Andrea Ybarra, a 40-year old woman from Los Angeles is one of a few patients to receive a "beating heart" in a transplant
operation that uses a new method where the donated heart is kept supplied with warm oxygenated blood while it awaits
transplantation into the recipient.
Doctors hope the new method will extend the life of transplant organs, which can deteriorate and become useless once they are
no longer supplied with blood.
Ybarra has lupus, a condition where the immune system attacks the organs, including the heart, causing inflammation of the sac
around the heart, the muscle, the lining and the arteries supplying blood to the heart.
She is one of a few patients in the US to take part in a trial that is comparing the safety and efficacy of the beating heart method
against the traditional system that keeps the donor heart inert in a cooler box while it awaits transplant into the recipient, reports
the Associated Press.
The US-based trial, led by the University of California, Los Angeles (UCLA), where Ybarra's transplant took place, is sponsored
by TransMedics Inc, who make the Organ Care System (OCS) being tested in the trial. They are a private medical device
company with headquarters in Andover, Massachusetts.
The OCS beating heart box keeps the heart in a "near physiologic beating state" while it is outside the body. It perfuses the heart
with warm oxygenated blood supplemented with nutrients and electrolytes.
The idea is that this method protects the heart from damage and thereby extends the "shelf life" of donated organs and maximises
the chances of successful transplants, say TransMedics.
For instance, it gives doctors time to examine the donor heart for any damage and the opportunity to better match it with a
recipient.
So far, about 100 patients have received a new heart using this method, most of them in Europe and early signs are encouraging,
according to TransMedics. Two European experiments with 54 patients have shown a 97 per cent survival rate a month after the
surgery and low incidence of rejection and other complications.

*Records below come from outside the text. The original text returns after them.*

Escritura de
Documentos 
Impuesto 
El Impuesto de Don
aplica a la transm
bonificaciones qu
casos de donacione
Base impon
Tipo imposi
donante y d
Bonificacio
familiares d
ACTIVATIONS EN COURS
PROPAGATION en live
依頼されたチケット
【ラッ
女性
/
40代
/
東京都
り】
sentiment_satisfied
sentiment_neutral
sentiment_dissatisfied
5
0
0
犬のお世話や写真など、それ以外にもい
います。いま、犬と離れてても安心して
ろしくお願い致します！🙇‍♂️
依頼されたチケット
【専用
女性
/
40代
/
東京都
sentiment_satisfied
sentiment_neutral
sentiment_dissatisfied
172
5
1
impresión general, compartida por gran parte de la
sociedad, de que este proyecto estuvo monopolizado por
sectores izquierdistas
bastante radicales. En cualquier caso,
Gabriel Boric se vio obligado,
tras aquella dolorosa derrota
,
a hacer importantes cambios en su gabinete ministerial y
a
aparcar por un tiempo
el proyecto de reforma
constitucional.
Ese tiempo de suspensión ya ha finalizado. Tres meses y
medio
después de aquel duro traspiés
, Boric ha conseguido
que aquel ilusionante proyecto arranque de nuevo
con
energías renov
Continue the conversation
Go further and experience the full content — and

However, those trials did not test the device against the current method, which has been in place since the 1960s when the first
heart transplants were performed.
In the current method, an inert heart, that has been injected with a chemical to preserve it, is transported in an ice chest not
unlike a picnic cooler packed with ice.
Then it is a race against time as the organ only has a shelf life of around 4 to 6 hours. This limits the geographic range of
recipient locations, and it also gives little time to assemble the transplant team: some transplant operations start in
the early hours of the morning.
Dr. Bruce Rosengard of Massachusetts General Hospital in Boston, performed the first beating heart transplant at Papworth
Hospital in Cambridge, United Kingdom, in 2006. He told the Associated Press that the beating heart system takes the rush
factor away, and means he could "go all the way to the West Coast to get a heart".
When he carried out the operation in the UK, he told the BBC that normally, under the current system, the heart is kept in
"suspended animation" on ice, but they still deteriorate.

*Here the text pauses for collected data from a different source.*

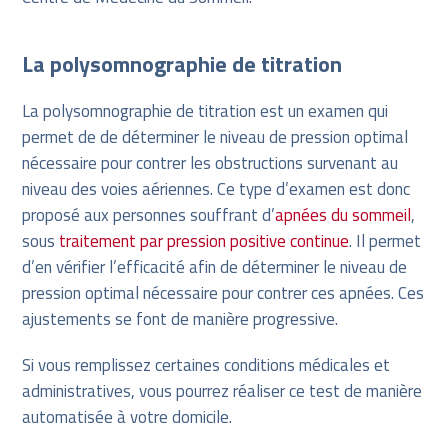
La polysomnographie de titration
La polysomnographie de titration est un examen qui
permet de de déterminer le niveau de pression optimal
nécessaire pour contrer les obstructions survenant au
niveau des voies aériennes. Ce type d’examen est donc
proposé aux personnes souffrant d’
apnées du sommeil
,
sous
traitement par pression positive continue
. Il permet
d’en vérifier l’efficacité afin de déterminer le niveau de
pression optimal nécessaire pour contrer ces apnées. Ces
ajustements se font de manière progressive.
Si vous remplissez certaines conditions médicales et
administratives, vous pourrez réaliser ce test de manière
automatisée à votre domicile.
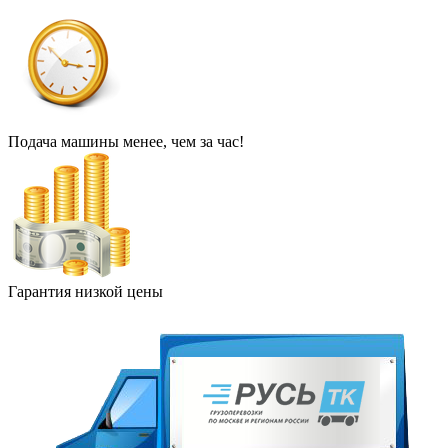
Подача машины менее, чем за час!
Гарантия низкой цены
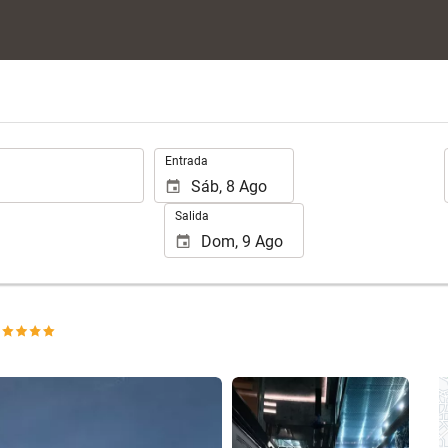
.
Entrada
Salida
Ver 198 fotos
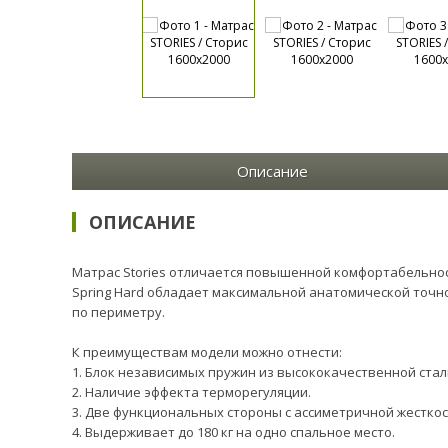
Описание
ОПИСАНИЕ
Матрас Stories отличается повышенной комфортабельнос
Spring Hard обладает максимальной анатомической точн
по периметру.
К преимуществам модели можно отнести:
1. Блок независимых пружин из высококачественной стали
2. Наличие эффекта терморегуляции.
3. Две функциональных стороны с ассиметричной жестко
4. Выдерживает до 180 кг на одно спальное место.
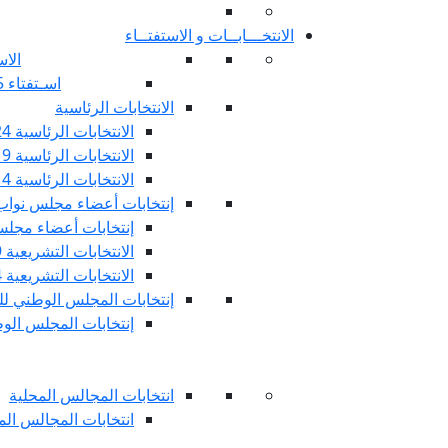
الانتخـــابــات و الاستفتــاء
الاس
اسـتفتاء 25 جويليـة 2022
الانتخابات الرئاسية
الانتخابات الرئاسية 2024
الانتخابات الرئاسية 2019
الانتخابات الرئاسية 2014
إنتخابات أعضاء مجلس نوا
إنتخابات أعضاء مجلس 
الانتخابات التشريعية 2019
الانتخابات التشريعية 2014
إنتخابات المجلس الوطني للج
إنتخابات المجلس الوطني
انتخابات المجالس المحلية
انتخابات المجالس المحلي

In the OCS system, once the heart is hooked up, which takes about 20 minutes, "any deterioration is fully reversed", said
Rosengard.
TransMedics suggest that the new US-based trial, called PROCEED II, will involve about 128 patients who will have a 50%
chance of receiving a heart transported using the new system, and a 50% chance of receiving a heart under the cold storage
system.
The success of the trial will be determined by primary and secondary endpoints. The primary endpoint will be the 30-day
survival of patient and transplanted heart, and the secondary endpoints include the incidence of cardiac-related serious adverse
events, time in ICU, and incidence of acute rejection episodes, said TransMedics on their website.
However, even if the trial succeeds clinically, there will be other barriers to overcome. One is how will patients feel about
receiving a beating heart, and the other, arguably an even greater barrier, is the cost.
The total cost of a heart transplant in the US, including hospitalization and drugs to stop the immune system rejecting the new
organ, is just under 800,000 dollars. The currently used chest cooler box, which costs less than 100 dollars, is a negligible part of
that, whereas in Europe, the beating heart box costs around 200,000 dollars. The insides of the box have to be replaced every
time, so that is an additional cost for each operation.
Arthur Caplan, chair of the Department of Medical Ethics at the University of Pennsylvania, said to the press just after the
University of Pittsburgh Medical Center's (UPMC) Presbyterian Hospital carried out the first US beating heart transplant in
Oakland in 2007, that he thought the benefits outweighed the costs, and as to the "macabre aspect, "beating hearts in boxes,
Edgar Allen Poe and the heart beating below the floorboards", people will adapt to the idea.
Ybarra said when she woke up from her operation she wasn't scared: ""I felt peaceful", she said, and "It felt like the heart was a
part of me all the time".
Ybarra's operation was in August this year. Since then her health has improved, reports the Associated Press. She can walk
around the block without getting tired: before she could hardly take a few steps.
She had a check up in October, which involved taking a biopsy of her new heart, checking the scabs on her chest, and undergoing
an echocardiogram, which looked normal.
Around 3,000 Americans are on the heart transplant waiting list. Last year 359 patients died waiting for a new heart, that is nearly one every day.